Although the alliance has a full-time staff of just seven, several hundred individuals and companies support its activities and help it make a large impact by reaching outside the campus to aid entrepreneurs in Houston and beyond.

Prior to the alliance’s founding in 2000, “Rice had not played a very active role in the community, especially in the area of technology entrepreneurship,” Burke says. But the alliance’s founders saw “both an obligation and the ability” to become a catalyst for the Houston region.

The alliance was devised as a partnership among the university’s George R. Brown School of Engineering, Wiess School of Natural Sciences, and Jesse H. Jones Graduate School of Business. Although a natural fit for Rice and one of the alliance’s key strengths, including science and engineering schools in a business incubator was atypical a decade ago, Burke says.

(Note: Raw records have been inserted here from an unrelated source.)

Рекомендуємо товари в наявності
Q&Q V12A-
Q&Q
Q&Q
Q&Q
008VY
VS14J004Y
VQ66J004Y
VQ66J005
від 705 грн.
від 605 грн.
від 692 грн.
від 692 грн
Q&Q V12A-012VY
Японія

The Rice Alliance also stands out by being virtual. The National Business Incubation Association reports that 93% of the approximately 1,400 incubators in North America have a facility in which they house and assist clients. However, this summer the alliance is housing nine student-led start-ups on campus for a 90-day mentoring program.

“There has been a huge increase in interest among both graduates and undergraduates to learn more about entrepreneurship,” Burke says. “A lot of our programs have been focused externally, and we have been increasing our focus on supporting Rice University students and faculty who want to start companies.”

More than 40 firms have emerged from Rice over the past decade. It’s a small number compared with the 1,400 the alliance has supported overall, and Burke is trying to encourage more start-ups out of Rice—such as those created by chemistry and materials science professor Andrew R. Barron.

Barron has five companies on the university’s list of start-ups and has been involved with the Rice Alliance since its inception. “The very first presentation at the very first Rice Alliance forum was on technology that became Oxane Materials,” Barron says. The now-11-year-old company makes ceramic proppants for the oil and gas industry. Barron serves today as a faculty adviser to the alliance.

“The original goal was to allow professors and students to present technologies, or even very early stage science and engineering projects, that might have an application and get them in front of people,” Barron recalls. Through the alliance’s participation, Oxane was able to find its president, investors, and corporate research partners. “We have used the alliance in a number of different ways over the years, but they all come down to the idea of it providing an audience and matchmaking,” he adds.

More generally, UBI says incubators are successful when they offer high-quality training and education. Best practices include having qualified and involved mentors and being able to attract start-ups, make matches, and access funding.

Even the best incubators can be constrained by insufficiencies in infrastructure, nonresearch fund-raising, and recognition, UBI found. But when they work well, UBI says, “top incubators are like steroids for the economy, in terms of job creation and economic growth.” Success comes to those that create a large “ecosystem” and are part of an active community.

Barron, the entrepreneurial professor, says that’s what has happened at Rice. “The Rice Alliance has really changed the status of the university with regard to the business community,” he says. “It has become a cornerstone for companies to have an entrée into the university.”